Japonia miała na podstawie danych z 2010 roku dysponować zapasem amunicji artyleryjskiej wynoszącym 125 tys. ton, co - jak portal Shephard kalkulował - miało oznaczać około 480 tys. pocisków. Tyle wystarczyłoby Ukraińcom na około dwa miesiące wojny. Do tego dodajmy niewystarczające możliwości produkcyjne jedynych zakładów Chugoku Kayaku z Hiroszimy zatrudniających jedynie 469 pracowników.

Japońskie zamówienie na amunicję artyleryjską dla Sił Samoobrony w 2023 roku opiewało na 27,7 mln dolarów, co przy cenie pojedynczego pocisku M107 wraz z zapalnikiem i ładunkiem prochowym kosztującym około 1200 dolarów daje roczną produkcję około 23 tys. pocisków rocznie (lub mniej przy wyższych cenach). To przekłada się na produkcję 1,9 tys. pocisków miesięcznie, co nie pokrywa nawet dziennego zapotrzebowania Ukrainy.

Warto tutaj też zaznaczyć kwestię geopolityczną, ponieważ Japonia uznaje Chiny za największe zagrożenie, z jakim musi się mierzyć Kraj Kwitnącej Wiśni. Ponadto Japonia jest jeszcze formalnie w stanie wojny z Rosją, ponieważ od zakończenia II wojny światowej nie doszło do podpisania traktatu pokojowego pomiędzy tymi państwami. Z tego względu, biorąc pod uwagę własne skromne zapasy, niechęć do ich podarowania Ukrainie nie jest zaskoczeniem.

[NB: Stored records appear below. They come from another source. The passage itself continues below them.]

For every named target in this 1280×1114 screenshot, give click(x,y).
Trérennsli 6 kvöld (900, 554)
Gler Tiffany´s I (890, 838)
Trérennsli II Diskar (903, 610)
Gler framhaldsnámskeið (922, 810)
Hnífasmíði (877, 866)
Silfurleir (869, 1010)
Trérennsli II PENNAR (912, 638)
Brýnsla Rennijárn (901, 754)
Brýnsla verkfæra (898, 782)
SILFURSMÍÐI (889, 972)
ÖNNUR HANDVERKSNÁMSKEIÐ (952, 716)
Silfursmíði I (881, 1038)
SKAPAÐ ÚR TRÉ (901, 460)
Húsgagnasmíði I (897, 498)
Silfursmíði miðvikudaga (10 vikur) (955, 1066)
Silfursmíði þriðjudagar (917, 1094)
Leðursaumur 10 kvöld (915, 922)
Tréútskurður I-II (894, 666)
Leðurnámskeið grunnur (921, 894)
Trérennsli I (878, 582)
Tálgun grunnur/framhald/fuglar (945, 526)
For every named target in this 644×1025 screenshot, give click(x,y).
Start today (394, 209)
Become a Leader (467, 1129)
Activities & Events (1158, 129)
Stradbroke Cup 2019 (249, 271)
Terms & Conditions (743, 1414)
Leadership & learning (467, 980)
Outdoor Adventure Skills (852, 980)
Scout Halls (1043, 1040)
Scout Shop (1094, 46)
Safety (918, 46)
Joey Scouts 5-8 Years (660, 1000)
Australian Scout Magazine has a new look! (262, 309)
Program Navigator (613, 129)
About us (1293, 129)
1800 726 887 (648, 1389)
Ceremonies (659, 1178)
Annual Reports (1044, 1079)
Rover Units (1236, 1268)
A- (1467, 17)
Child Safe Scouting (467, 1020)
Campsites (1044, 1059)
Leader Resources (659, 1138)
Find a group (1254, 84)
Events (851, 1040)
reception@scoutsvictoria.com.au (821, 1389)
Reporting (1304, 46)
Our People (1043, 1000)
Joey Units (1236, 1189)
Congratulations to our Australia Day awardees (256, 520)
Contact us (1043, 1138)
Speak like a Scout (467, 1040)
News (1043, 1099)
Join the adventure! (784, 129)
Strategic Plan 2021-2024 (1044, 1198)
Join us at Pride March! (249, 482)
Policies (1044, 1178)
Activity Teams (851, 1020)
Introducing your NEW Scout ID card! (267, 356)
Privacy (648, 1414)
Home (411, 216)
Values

Taką artyleryjską amunicją dysponuje Japonia

Japońskie zapasy obejmują pociski pozyskane z zagranicy i produkcję lokalną. Do pierwszej kategorii można zaliczyć pociski M107 będące prostą konstrukcją składającą się ze stalowego korpusu wypełnionego trotylem i zapalnika uderzeniowego. Te pociski są zdolne do niszczenia celów odległych o około 30 km jeśli są wystrzeliwane z systemów z działem o długości 52 kalibrów jak. np. polski Krab czy niemiecki PzH 2000.

Importowanymi pociskami są też brytyjskie L15 o podobnych parametrach. Z kolei w przypadku lokalnej produkcji to znajdziemy tam pociski typ 93 wyposażone w gazogenerator zwiększający zasięg strzału do około 40 km. Warto jednak zaznaczyć, że Japonia jest także bardzo zainteresowana pociskiem Vulcano GLR, których partia miała tam zostać dostarczona w celu przeprowadzenia testów rozpisanych do 2025/2026 roku.